The hypothetical concept C has 5 relationships (CONCEPT_CRITERIA) and 2 full definitions (FD1 and FD2). FullDef1 consists of 3 concept-criteria: L1, L2 and L3 and FullDef2 consists of L3 and L4. L5 is simply a loose concept-criterium not belonging to any full definitions.

Figure 3 : the Full Definition bean

The ReverseConcept bean (see figure 4) shows the reverse concept bean shows the relations other concepts have with the selected concept. The node labeled Reverse ConceptCriteria shows the explicit relations other concepts have with the selected concept. The node labeled Inherited Reverse ConceptCriteria shows the implicit relations other concepts have with this concept, i.e.: the explicit relations other concepts have with a concept that is a explicit child of the selected concept, hence the concepts have an implicit relation with the featured concept. The inherited reverse relations are not shown by default.

Figure 4 : the Reverse Concept bean

The LinkType bean (see figure 5) provides the user with a view to the hierarchical relations in the semantic network of linktypes.

As linktypes can have multiple parents (network structure) and the representation is a tree-view, the network structure is split up into the matching tree representation.
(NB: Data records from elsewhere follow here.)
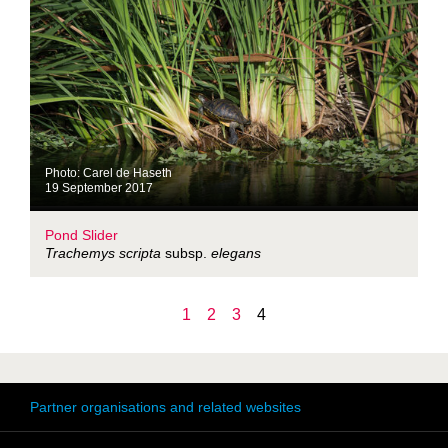
Photo: Carel de Haseth
19 September 2017
Pond Slider
Trachemys scripta
subsp.
elegans
1
2
3
4
Partner organisations and related websites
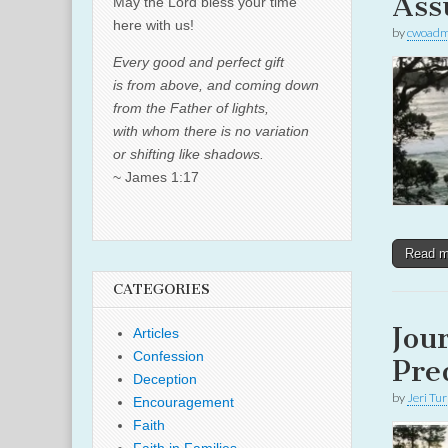
Ass
May the Lord bless your time
here with us!
by
cwoadm
Every good and perfect gift
is from above, and coming down
from the Father of lights,
with whom there is no variation
or shifting like shadows.
~ James 1:17
Read 
CATEGORIES
Jou
Articles
Confession
Pre
Deception
by
Jeri Tu
Encouragement
Faith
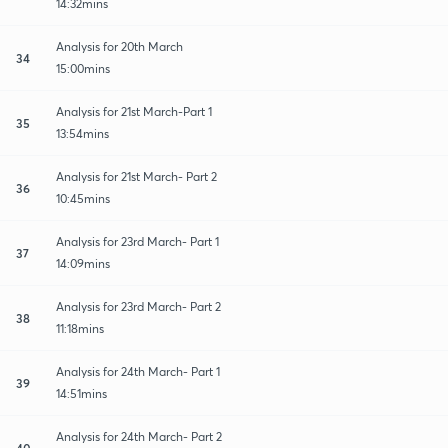
14:32mins
Analysis for 20th March
34
15:00mins
Analysis for 21st March-Part 1
35
13:54mins
Analysis for 21st March- Part 2
36
10:45mins
Analysis for 23rd March- Part 1
37
14:09mins
Analysis for 23rd March- Part 2
38
11:18mins
Analysis for 24th March- Part 1
39
14:51mins
Analysis for 24th March- Part 2
40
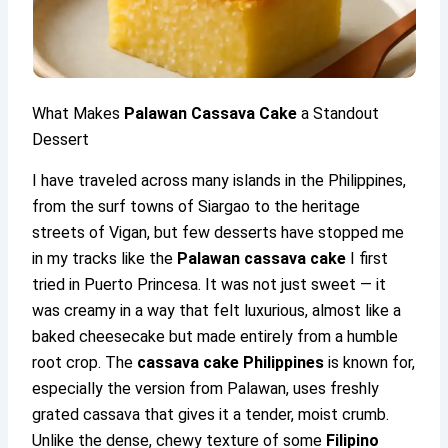
What Makes
Palawan Cassava Cake
a Standout
Dessert
I have traveled across many islands in the Philippines,
from the surf towns of Siargao to the heritage
streets of Vigan, but few desserts have stopped me
in my tracks like the
Palawan cassava cake
I first
tried in Puerto Princesa. It was not just sweet — it
was creamy in a way that felt luxurious, almost like a
baked cheesecake but made entirely from a humble
root crop. The
cassava cake Philippines
is known for,
especially the version from Palawan, uses freshly
grated cassava that gives it a tender, moist crumb.
Unlike the dense, chewy texture of some
Filipino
Modifications to the structure can be made by means of drag and drop.

Linktypes were deemed to have a hierarchy just like concepts so we added the LINKTYPE_TREE to represent this; this simple construct suffices because there is only a hierarchical parent-child relationship between linktypes.
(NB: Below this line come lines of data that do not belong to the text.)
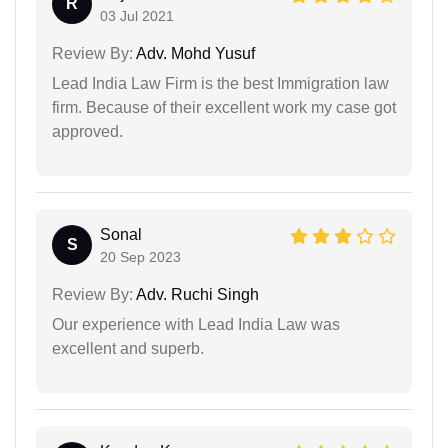
R
03 Jul 2021
Review By:
Adv. Mohd Yusuf
Lead India Law Firm is the best Immigration law
firm. Because of their excellent work my case got
approved.
Sonal
S
20 Sep 2023
Review By:
Adv. Ruchi Singh
Our experience with Lead India Law was
excellent and superb.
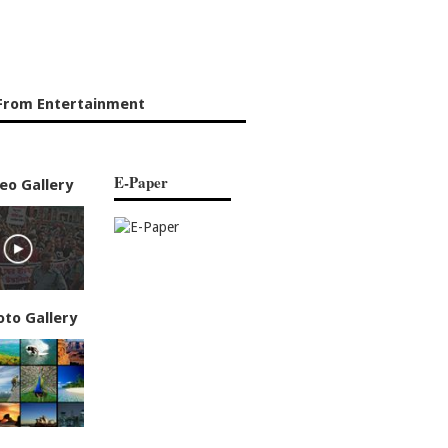
From Entertainment
E-Paper
eo Gallery
oto Gallery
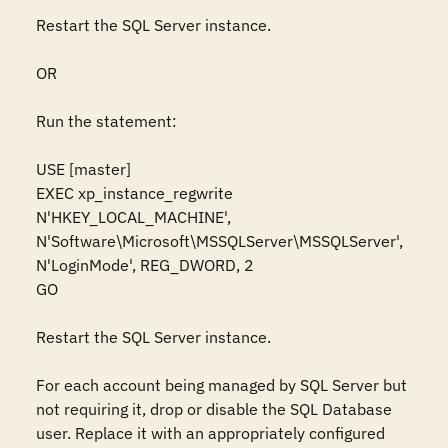
Restart the SQL Server instance. 

OR

Run the statement: 

USE [master]

EXEC xp_instance_regwrite 
N'HKEY_LOCAL_MACHINE', 
N'Software\Microsoft\MSSQLServer\MSSQLServer', 
N'LoginMode', REG_DWORD, 2

GO

Restart the SQL Server instance. 

For each account being managed by SQL Server but 
not requiring it, drop or disable the SQL Database 
user. Replace it with an appropriately configured 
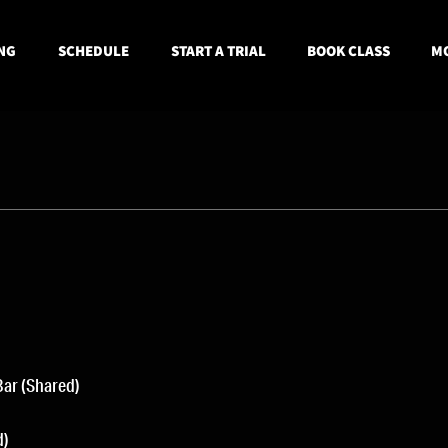
NG
SCHEDULE
START A TRIAL
BOOK CLASS
MO
Bar (Shared)
d)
This hierarchy will have an effect on the constraints (see below) because when a linktype is used in a concept-criterium it automatically implies all the parent-linktypes are used.

e.g.: When there is a link HAS-BONAFIDE-BOUNDARY and it has HAS-BOUNDARY as parent then that parent is also implied when the child is used in a relationship.
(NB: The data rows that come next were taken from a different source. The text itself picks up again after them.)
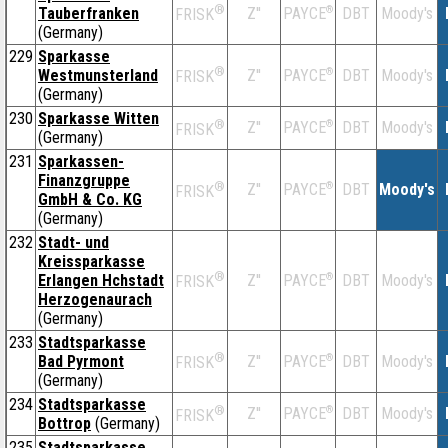
®
Tauberfranken
Z''
®
DBT
Moody's
PAYCE
FRISK
(Germany)
229
Sparkasse
®
Westmunsterland
Z''
®
DBT
Moody's
PAYCE
FRISK
(Germany)
230
Sparkasse Witten
®
Z''
®
DBT
Moody's
PAYCE
FRISK
(Germany)
231
Sparkassen-
Finanzgruppe
®
Z''
®
DBT
Moody's
PAYCE
FRISK
GmbH & Co. KG
(Germany)
232
Stadt- und
Kreissparkasse
®
Erlangen Hchstadt
Z''
®
DBT
Moody's
PAYCE
FRISK
Herzogenaurach
(Germany)
233
Stadtsparkasse
®
Bad Pyrmont
Z''
®
DBT
Moody's
PAYCE
FRISK
(Germany)
234
Stadtsparkasse
®
Z''
®
DBT
Moody's
PAYCE
FRISK
Bottrop
(Germany)
235
Stadtsparkasse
The Translate bean (see figure 6) shows the list of terms related to the selected concept, the selected linktype or the selected criterium in a certain language. Terms can be added, modified or removed. Several Translate beans can be viewed simultaneously giving terms in different languages, all linked to the language-independent concept. This construction f.e. makes it possible to place an application on top of the ontology

Figure 5 : LinkType Tree bean

Figure 6 : Translate bean

Other available beans include Concept Properties bean, LinkType Properties bean, Criteria bean, Bookmark bean and others.

All of these beans can be selected by the user and linked to each other, as such creating a powerful environment for browsing and editing large ontology’s. An ontology that has been build with LinKFactory® is LinKBase®.

LinKBase® : A LARGE FORMAL ONTOLOGY BUILD WITH LinKFactory®

Since the initial focus of L&C was the medical world, we started to construct a formal representation of the medical world. We used LinKFactory® to do this. LinKBase® is a large multi-lingual medical formal terminology system covering most parts of healthcare. The fact that LinKBase® currently contains over 1,000,000 medical concepts and over 350 linktypes (with over 3,000,000 linktype instantiations), gives a good indication of the size of the ontology’s LinKFactory® can handle.